> What this task involves: Skip the pictures. Transcribe the rest of the data below without changing a word.

Page-level text extractions:
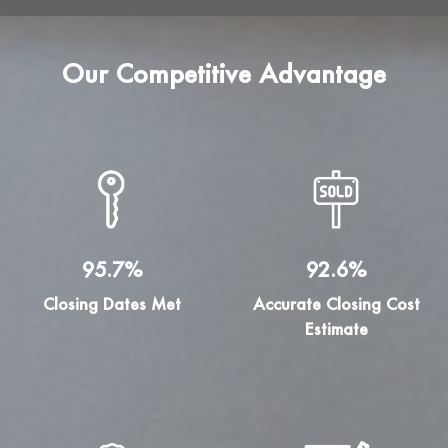
Our Competitive Advantage
95.7%
92.6%
Closing Dates Met
Accurate Closing Cost
Estimate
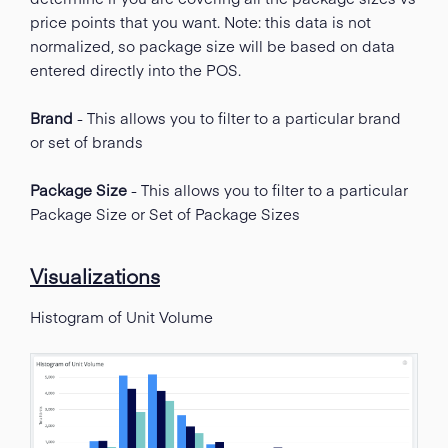
price points that you want. Note: this data is not
normalized, so package size will be based on data
entered directly into the POS.
Brand
- This allows you to filter to a particular brand
or set of brands
Package Size
- This allows you to filter to a particular
Package Size or Set of Package Sizes
Visualizations
Histogram of Unit Volume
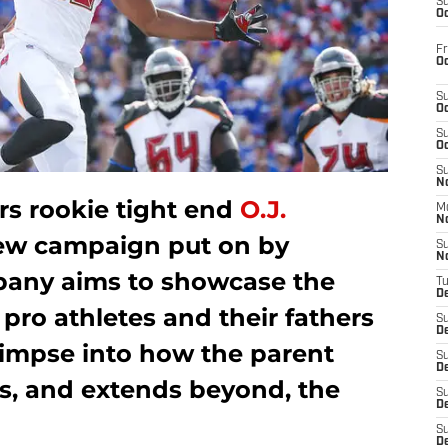
S
Oc
Fr
Oc
S
Oc
S
Oc
S
No
s rookie tight end
O.J.
M
N
new campaign put on by
S
N
ompany aims to showcase the
T
De
pro athletes and their fathers
S
D
limpse into how the parent
S
De
s, and extends beyond, the
S
D
S
D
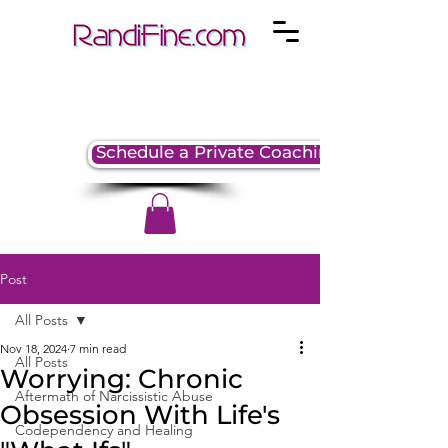
Schedule a Private Coaching Session
Post
All Posts
Nov 18, 2024
7 min read
All Posts
Worrying: Chronic
Aftermath of Narcissistic Abuse
Obsession With Life's
Codependency and Healing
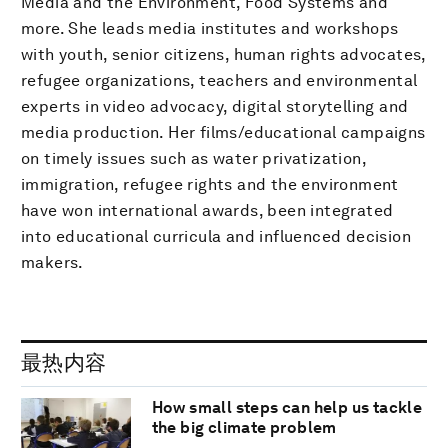
Media and the Environment, Food Systems and
more. She leads media institutes and workshops
with youth, senior citizens, human rights advocates,
refugee organizations, teachers and environmental
experts in video advocacy, digital storytelling and
media production. Her films/educational campaigns
on timely issues such as water privatization,
immigration, refugee rights and the environment
have won international awards, been integrated
into educational curricula and influenced decision
makers.
最热内容
How small steps can help us tackle
the big climate problem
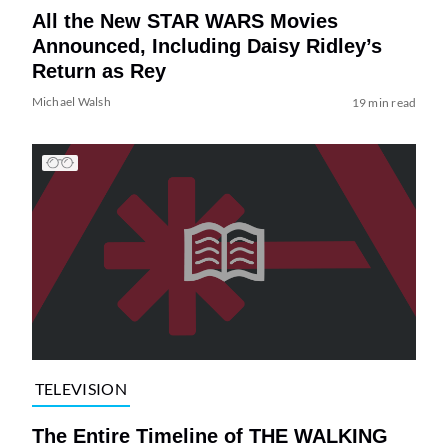
All the New STAR WARS Movies
Announced, Including Daisy Ridley’s
Return as Rey
Michael Walsh
19 min read
TELEVISION
The Entire Timeline of THE WALKING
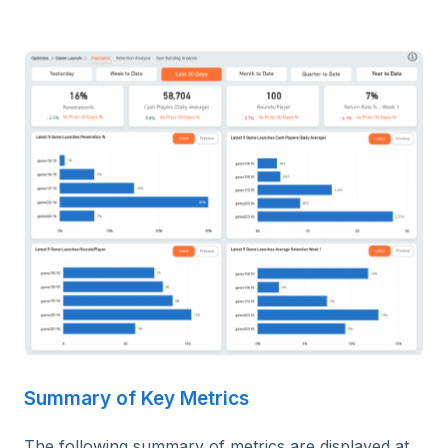
Summary of Key Metrics
The following summary of metrics are displayed at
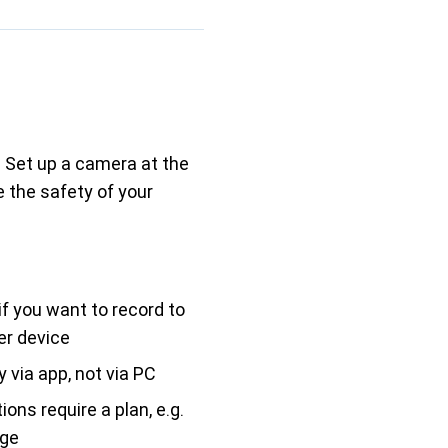
 Set up a camera at the
 the safety of your
if you want to record to
er device
 via app, not via PC
ons require a plan, e.g.
age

> Result of this exercise:
Our Competitive Advantage
95.7%
92.6%
Closing Dates Met
Accurate Closing Cost
Estimate
price points that you want. Note: this data is not
normalized, so package size will be based on data
entered directly into the POS.
Brand
- This allows you to filter to a particular brand
or set of brands
Package Size
- This allows you to filter to a particular
Package Size or Set of Package Sizes
Visualizations
Histogram of Unit Volume
S
Oc
Fr
Oc
S
Oc
S
Oc
S
No
s rookie tight end
O.J.
M
N
new campaign put on by
S
N
ompany aims to showcase the
T
De
pro athletes and their fathers
S
D
limpse into how the parent
S
De
s, and extends beyond, the
S
D
S
D
Schedule a Private Coaching Session
Post
All Posts
Nov 18, 2024
7 min read
All Posts
Worrying: Chronic
Aftermath of Narcissistic Abuse
Obsession With Life's
Codependency and Healing
Media and the Environment, Food Systems and
more. She leads media institutes and workshops
with youth, senior citizens, human rights advocates,
refugee organizations, teachers and environmental
experts in video advocacy, digital storytelling and
media production. Her films/educational campaigns
on timely issues such as water privatization,
immigration, refugee rights and the environment
have won international awards, been integrated
into educational curricula and influenced decision
makers.
最热内容
How small steps can help us tackle
the big climate problem
All the New STAR WARS Movies
Announced, Including Daisy Ridley’s
Return as Rey
Michael Walsh
19 min read
TELEVISION
The Entire Timeline of THE WALKING
Summary of Key Metrics
The following summary of metrics are displayed at
 Set up a camera at the
 the safety of your
if you want to record to
er device
 via app, not via PC
ons require a plan, e.g.
age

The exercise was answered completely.